I've returned to Brisbane, and today is my last day here -- tomorrow morning I'll fly to Fiji!
One of the things Australians do really very well are admission-free Botanical Gardens, I find. Even in the most horrible city you can escape the rat race and find tranquility in the midst of green. Brisbane has two such Botanical Gardens, one in the city and one in the west at Mount Coot-Tha. I was in the latter. The weather at the moment is nice -- days around 22 degrees Celsius, but cold nights (9 degrees in my campervan). So the nights get nasty, and I am glad to have a warm quilt for cover. In the long term I will really need to go 1000 km further north during winter.
I also attended a show in the planetarium that's next to the Botanical Gardens. They had a nice show about our place in the universe (narrated by Tom Hanks), and then an explanation of the current night sky (using a Zeiss projector from Germany that is rather old but fantastic quality and still works perfectly).
If someone asks me about my religion, I tend to say these days that I am approximately at the point where agnosticism, atheism and pantheism meet. Yes, it is a bit abstract, I am afraid, and you can probably not call it a religion either, but that's what best describes my current position.
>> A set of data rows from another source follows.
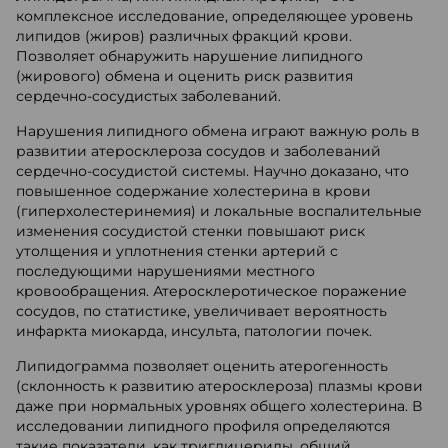
комплексное исследование, определяющее уровень
липидов (жиров) различных фракций крови.
Позволяет обнаружить нарушение липидного
(жирового) обмена и оценить риск развития
сердечно-сосудистых заболеваний.
Нарушения липидного обмена играют важную роль в
развитии атеросклероза сосудов и заболеваний
сердечно-сосудистой системы. Научно доказано, что
повышенное содержание холестерина в крови
(гиперхолестеринемия) и локальные воспалительные
изменения сосудистой стенки повышают риск
утолщения и уплотнения стенки артерий с
последующими нарушениями местного
кровообращения. Атеросклеротическое поражение
сосудов, по статистике, увеличивает вероятность
инфаркта миокарда, инсульта, патологии почек.
Липидограмма позволяет оценить атерогенность
(склонность к развитию атеросклероза) плазмы крови
даже при нормальных уровнях общего холестерина. В
исследовании липидного профиля определяются
такие показатели, как триглицериды, общий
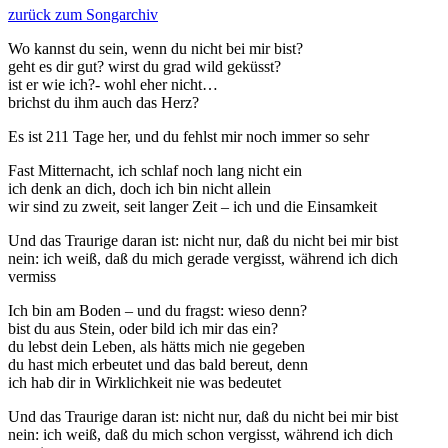
zurück zum Songarchiv
Wo kannst du sein, wenn du nicht bei mir bist?
geht es dir gut? wirst du grad wild geküsst?
ist er wie ich?- wohl eher nicht…
brichst du ihm auch das Herz?
Es ist 211 Tage her, und du fehlst mir noch immer so sehr
Fast Mitternacht, ich schlaf noch lang nicht ein
ich denk an dich, doch ich bin nicht allein
wir sind zu zweit, seit langer Zeit – ich und die Einsamkeit
Und das Traurige daran ist: nicht nur, daß du nicht bei mir bist
nein: ich weiß, daß du mich gerade vergisst, während ich dich
vermiss
Ich bin am Boden – und du fragst: wieso denn?
bist du aus Stein, oder bild ich mir das ein?
du lebst dein Leben, als hätts mich nie gegeben
du hast mich erbeutet und das bald bereut, denn
ich hab dir in Wirklichkeit nie was bedeutet
Und das Traurige daran ist: nicht nur, daß du nicht bei mir bist
nein: ich weiß, daß du mich schon vergisst, während ich dich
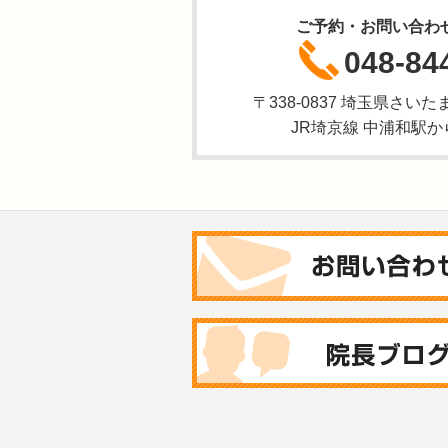
ご予約・お問い合わ
048-84
〒338-0837 埼玉県さいた
JR埼京線 中浦和駅か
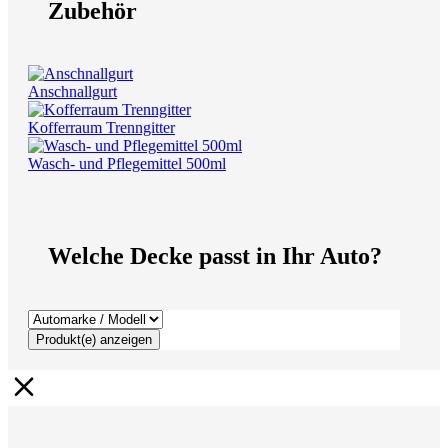
Zubehör
Anschnallgurt
Kofferraum Trenngitter
Wasch- und Pflegemittel 500ml
Welche Decke passt in Ihr Auto?
Produkt(e) anzeigen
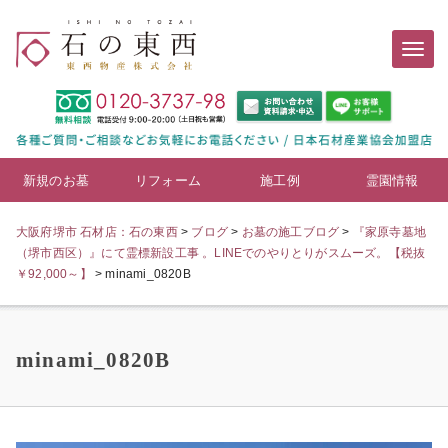
新規のお墓
リフォーム
施工例
霊園情報
大阪府堺市 石材店：石の東西
>
ブログ
>
お墓の施工ブログ
>
『家原寺墓地
（堺市西区）』にて霊標新設工事 。LINEでのやりとりがスムーズ。【税抜
￥92,000～】
>
minami_0820B
minami_0820B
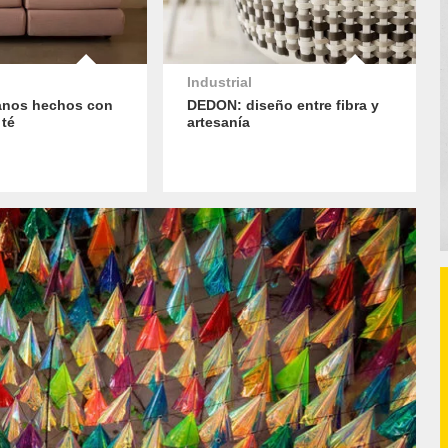
Industrial
anos hechos con
DEDON: diseño entre fibra y
 té
artesanía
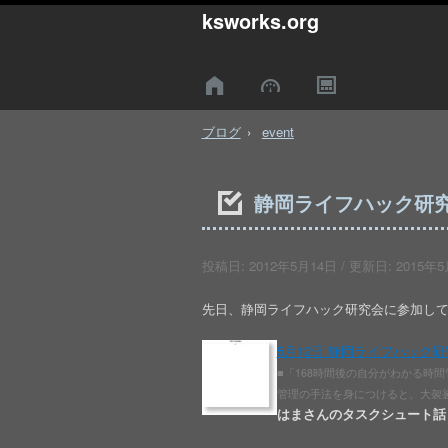
ksworks.org
ブログ
event
静岡ライフハック研究会V
投稿日:
2012年5月14日
/ 更新日:
2015年5
先日、静岡ライフハック研究会に参加してきまし
5月12日 静岡ライフハック研究会
■「168時間後の自分がわかる時間
管理の手法を身につけると、大袈裟
はまさんのタスクシュート話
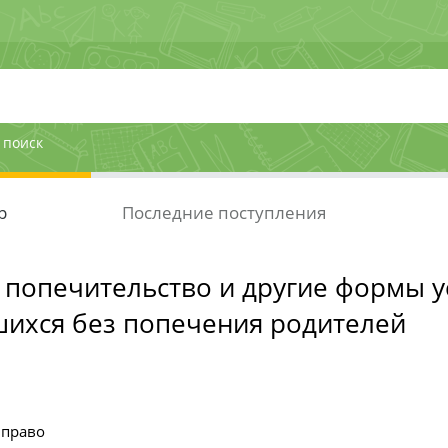
 поиск
р
Последние поступления
 попечительство и другие формы у
шихся без попечения родителей
 право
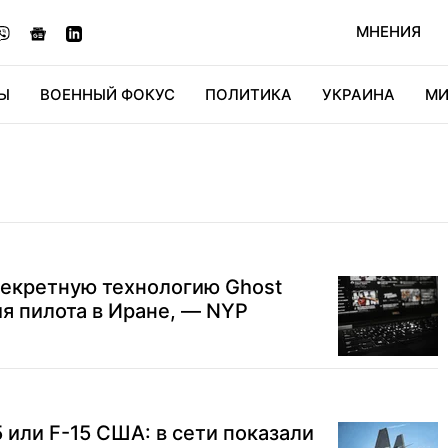
МНЕНИЯ
Ы
ВОЕННЫЙ ФОКУС
ПОЛИТИКА
УКРАИНА
МИ
ОНОМИКА
ДИДЖИТАЛ
АВТО
МИРФАН
КУЛЬТ
секретную технологию Ghost
я пилота в Иране, — NYP
 или F-15 США: в сети показали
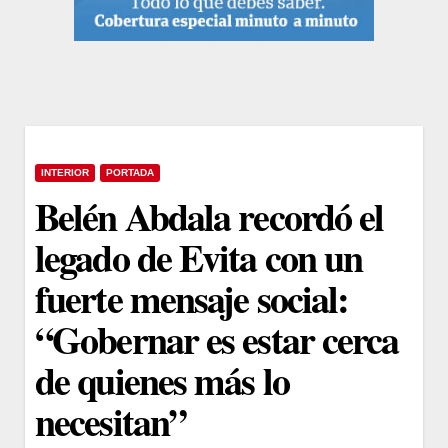
INTERIOR
PORTADA
Belén Abdala recordó el
legado de Evita con un
fuerte mensaje social:
“Gobernar es estar cerca
de quienes más lo
necesitan”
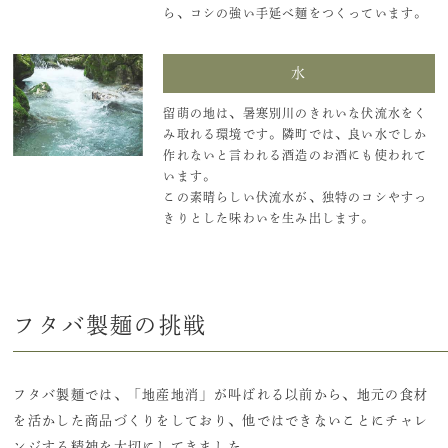
ら、コシの強い手延べ麺をつくっています。
水
留萌の地は、暑寒別川のきれいな伏流水をく
み取れる環境です。隣町では、良い水でしか
作れないと言われる酒造のお酒にも使われて
います。
この素晴らしい伏流水が、独特のコシやすっ
きりとした味わいを生み出します。
フタバ製麺の挑戦
フタバ製麺では、「地産地消」が叫ばれる以前から、地元の食材
を活かした商品づくりをしており、他ではできないことにチャレ
ンジする精神を大切にしてきました。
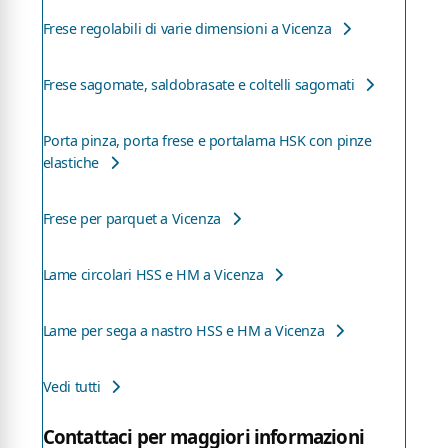
Frese regolabili di varie dimensioni a Vicenza
Frese sagomate, saldobrasate e coltelli sagomati
Porta pinza, porta frese e portalama HSK con pinze
elastiche
Frese per parquet a Vicenza
Lame circolari HSS e HM a Vicenza
Lame per sega a nastro HSS e HM a Vicenza
Vedi tutti
Contattaci per maggiori informazioni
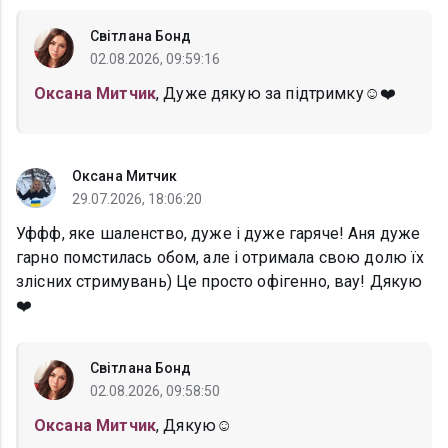
Світлана Бонд
02.08.2026, 09:59:16
Оксана Митчик
, Дуже дякую за підтримку☺️❤️
Оксана Митчик
29.07.2026, 18:06:20
Уффф, яке шаленство, дуже і дуже гаряче! Аня дуже
гарно помстилась обом, але і отримала свою долю їх
злісних стримувань) Це просто офігенно, вау! Дякую
❤️
Світлана Бонд
02.08.2026, 09:58:50
Оксана Митчик
, Дякую☺️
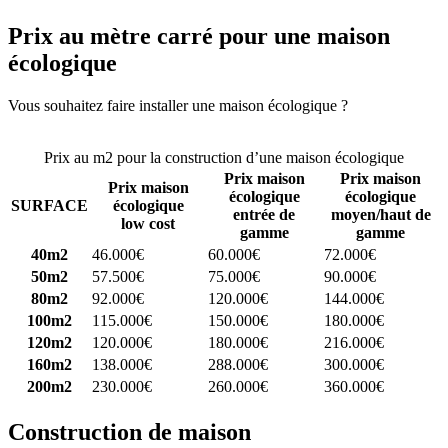
Prix au mètre carré pour une maison
écologique
Vous souhaitez faire installer une maison écologique ?
Comparez 4
constructeurs ici
Prix au m2 pour la construction d’une maison écologique
Prix maison
Prix maison
Prix maison
écologique
écologique
SURFACE
écologique
entrée de
moyen/haut de
low cost
gamme
gamme
40m2
46.000€
60.000€
72.000€
50m2
57.500€
75.000€
90.000€
80m2
92.000€
120.000€
144.000€
100m2
115.000€
150.000€
180.000€
120m2
120.000€
180.000€
216.000€
160m2
138.000€
288.000€
300.000€
200m2
230.000€
260.000€
360.000€
Construction de maison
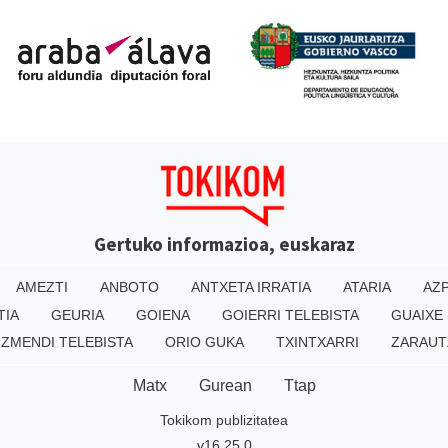
Gertuko informazioa, euskaraz
AMEZTI
ANBOTO
ANTXETA IRRATIA
ATARIA
AZP
TIA
GEURIA
GOIENA
GOIERRI TELEBISTA
GUAIXE
IZMENDI TELEBISTA
ORIO GUKA
TXINTXARRI
ZARAUT
Matx
Gurean
Ttap
Tokikom publizitatea
v16.25.0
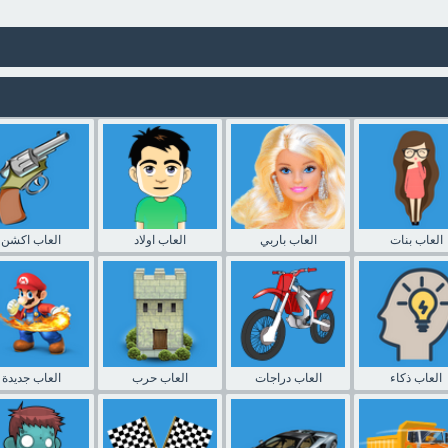
العاب بنات
العاب باربي
العاب اولاد
العاب اكشن
العاب ذكاء
العاب دراجات
العاب حرب
العاب جديدة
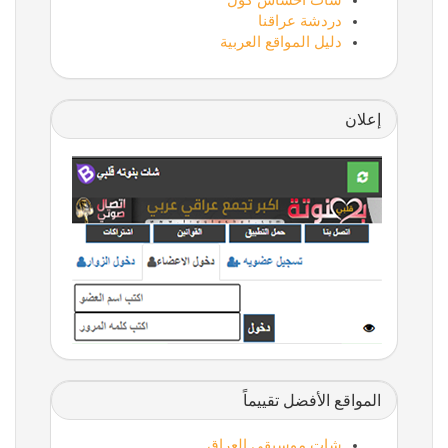
شات احساس كول
دردشة عراقنا
دليل المواقع العربية
إعلان
المواقع الأفضل تقييماً
شات موسيقى العراق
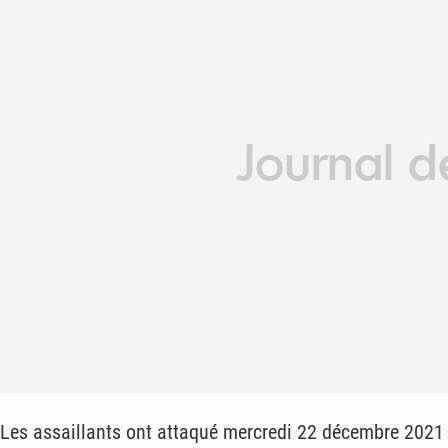
Les assaillants ont attaqué mercredi 22 décembre 2021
But if I ever wanted to develop my pantheistic leaning into a kind of religion, my likely direction would be: Worship that what is holy to you, that what fills you with awe, that what created you, and that what gives you life. The big life-giver for us on this planet, besides Earth herself, is the Sun. So sun-worship would make some sense to me and feel right in a way. But star-worship, in a more general sense, would be even more sensible. After all, all solid matter, everything around us, and what we are made of ourselves, was once cooked in the stars. In short, if there were no stars, we would not be there. Or as Carl Sagan said, "We are star stuff."